C’è un altro meccanismo culturalmente potente che può sembrare incomprensibile e che invece è proprio della street culture e dello streetwear: appropriarsi di marchi e loghi di massa, anche cheap, e portarli con stile e disinvoltura. In alto come in basso, dalle borse dell’Ikea di Balenciaga, quelle blu acquistabili alle casse e vendute a 2000 dollari, o le t-shirt DHL di Vetements venduta a 245 euro, al mix&match che vediamo ogni giorno nelle nostre strade. Anche qui, non c’è niente di nuovo, è la lezione della Pop Art: prendi un segno dei nostri tempi – un marchio, un logo, un oggetto riconoscibile – e lo svuoti di senso (o lo riempi di valore economico).

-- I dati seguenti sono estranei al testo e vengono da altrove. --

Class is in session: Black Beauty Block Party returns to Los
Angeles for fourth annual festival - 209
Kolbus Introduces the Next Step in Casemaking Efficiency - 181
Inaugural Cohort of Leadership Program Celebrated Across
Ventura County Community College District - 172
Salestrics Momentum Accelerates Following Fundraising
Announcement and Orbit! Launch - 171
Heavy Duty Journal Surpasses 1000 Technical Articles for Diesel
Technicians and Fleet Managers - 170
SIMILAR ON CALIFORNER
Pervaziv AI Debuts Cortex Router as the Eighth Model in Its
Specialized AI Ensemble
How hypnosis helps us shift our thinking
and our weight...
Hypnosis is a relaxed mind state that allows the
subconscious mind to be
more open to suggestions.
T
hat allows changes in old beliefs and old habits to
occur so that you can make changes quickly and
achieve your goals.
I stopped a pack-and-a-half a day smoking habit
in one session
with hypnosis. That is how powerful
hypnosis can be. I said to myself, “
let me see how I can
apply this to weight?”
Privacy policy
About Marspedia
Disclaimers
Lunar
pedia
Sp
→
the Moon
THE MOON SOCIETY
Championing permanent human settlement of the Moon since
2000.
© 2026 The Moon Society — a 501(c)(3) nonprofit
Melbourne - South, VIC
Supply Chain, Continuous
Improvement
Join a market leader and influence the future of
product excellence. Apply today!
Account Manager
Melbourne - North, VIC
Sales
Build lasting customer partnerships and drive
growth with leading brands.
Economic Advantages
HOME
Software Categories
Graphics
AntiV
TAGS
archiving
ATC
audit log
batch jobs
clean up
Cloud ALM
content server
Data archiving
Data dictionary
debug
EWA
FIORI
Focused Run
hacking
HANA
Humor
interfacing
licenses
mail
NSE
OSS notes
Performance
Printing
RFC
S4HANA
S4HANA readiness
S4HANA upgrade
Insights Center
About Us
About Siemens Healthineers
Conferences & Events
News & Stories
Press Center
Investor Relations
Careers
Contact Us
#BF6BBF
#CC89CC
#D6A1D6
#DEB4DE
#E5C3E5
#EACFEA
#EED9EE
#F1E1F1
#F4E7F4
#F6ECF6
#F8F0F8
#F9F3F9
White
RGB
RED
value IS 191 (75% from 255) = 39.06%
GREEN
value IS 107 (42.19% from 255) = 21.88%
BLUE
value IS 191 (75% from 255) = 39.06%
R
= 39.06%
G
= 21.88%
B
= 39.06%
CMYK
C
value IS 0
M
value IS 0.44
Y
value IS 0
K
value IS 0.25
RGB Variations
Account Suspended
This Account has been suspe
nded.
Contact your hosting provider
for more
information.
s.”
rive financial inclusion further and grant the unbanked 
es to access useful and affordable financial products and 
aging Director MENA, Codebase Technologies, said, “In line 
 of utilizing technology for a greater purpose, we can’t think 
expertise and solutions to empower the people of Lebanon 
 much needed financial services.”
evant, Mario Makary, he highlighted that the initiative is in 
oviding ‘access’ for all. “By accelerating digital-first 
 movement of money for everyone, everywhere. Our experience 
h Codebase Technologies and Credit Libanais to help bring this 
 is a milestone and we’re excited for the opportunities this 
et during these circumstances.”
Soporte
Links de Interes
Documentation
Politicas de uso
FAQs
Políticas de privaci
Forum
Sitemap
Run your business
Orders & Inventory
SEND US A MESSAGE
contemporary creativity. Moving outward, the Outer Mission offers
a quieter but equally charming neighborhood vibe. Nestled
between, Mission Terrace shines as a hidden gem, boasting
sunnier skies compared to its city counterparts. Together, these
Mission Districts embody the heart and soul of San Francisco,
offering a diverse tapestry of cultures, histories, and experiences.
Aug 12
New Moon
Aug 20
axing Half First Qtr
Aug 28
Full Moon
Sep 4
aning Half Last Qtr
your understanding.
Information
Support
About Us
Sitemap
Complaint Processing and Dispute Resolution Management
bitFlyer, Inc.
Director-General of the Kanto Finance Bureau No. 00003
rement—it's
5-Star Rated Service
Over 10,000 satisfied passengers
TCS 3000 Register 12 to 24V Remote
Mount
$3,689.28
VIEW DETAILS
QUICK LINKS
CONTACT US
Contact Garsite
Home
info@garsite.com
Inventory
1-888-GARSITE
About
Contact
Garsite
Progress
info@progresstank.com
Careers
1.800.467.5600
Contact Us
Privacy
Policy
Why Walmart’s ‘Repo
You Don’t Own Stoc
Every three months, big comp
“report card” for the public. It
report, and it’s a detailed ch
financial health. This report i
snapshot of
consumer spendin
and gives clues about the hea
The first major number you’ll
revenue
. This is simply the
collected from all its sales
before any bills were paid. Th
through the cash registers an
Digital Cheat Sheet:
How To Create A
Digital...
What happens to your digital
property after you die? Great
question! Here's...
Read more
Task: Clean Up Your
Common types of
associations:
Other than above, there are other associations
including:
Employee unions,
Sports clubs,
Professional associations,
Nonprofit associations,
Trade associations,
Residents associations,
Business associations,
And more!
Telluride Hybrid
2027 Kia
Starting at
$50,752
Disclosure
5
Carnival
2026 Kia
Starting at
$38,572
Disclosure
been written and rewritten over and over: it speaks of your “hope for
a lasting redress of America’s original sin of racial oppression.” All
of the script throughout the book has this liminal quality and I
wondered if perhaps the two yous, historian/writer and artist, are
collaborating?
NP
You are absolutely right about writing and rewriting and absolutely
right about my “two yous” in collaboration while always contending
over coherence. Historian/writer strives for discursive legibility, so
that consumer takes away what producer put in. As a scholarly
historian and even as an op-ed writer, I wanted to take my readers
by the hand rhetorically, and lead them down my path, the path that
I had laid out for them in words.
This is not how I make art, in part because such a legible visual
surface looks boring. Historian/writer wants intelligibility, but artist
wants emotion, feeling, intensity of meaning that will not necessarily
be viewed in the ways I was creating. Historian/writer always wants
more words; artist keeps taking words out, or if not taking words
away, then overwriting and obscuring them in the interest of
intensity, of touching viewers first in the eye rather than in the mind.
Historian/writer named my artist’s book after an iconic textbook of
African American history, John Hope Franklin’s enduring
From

Ma è anche Duchamp che firma un orinatoio: il pensiero che vale più dell’oggetto in sé. Il tutto gettato in pasto al frullatore dei social e degli influencer.
Alla fine cosa resterà di questa storia delle sneaker della Lidl a 12,99 euro? Sicuramente la gioia effimera di aver acquistato un prodotto di culto. Forse, probabilmente, poca consapevolezza sul suo valore, perché il valore di un paio di scarpe da 12,99 euro è 12,99 euro. Non di più. Sicuramente non centinaia di euro. E forse come consumatori consapevoli dovremmo puntare a prodotti durevoli, che resistono per anni, che non alimentano il fast fashion con tutto ciò che comporta anche dal punto di vista dei costi ambientali. Infine la lezione di questa bolla irrazionale, in cui delle scarpe da 12,99 euro vengono rivendute a centinaia se non migliaia di euro. E le bolle hanno sempre molto da insegnare sui tempi che si stanno vivendo. A partire dalla prima bolla speculativa di cui si abbia notizia nei libri di storia economica, quella dei bulbi di tulipani in Olanda: quando la domanda eccede l’offerta si possono raggiungere quotazioni folli di un bene (al tempo un bulbo costava più di una casa, e ad Amsterdam le case son sempre state care). Ma poi tutte le bolle si sgonfiano e c’è sempre qualcuno che rimane con il cerino in mano. O con un paio di scarpe da 12,99 euro ai piedi.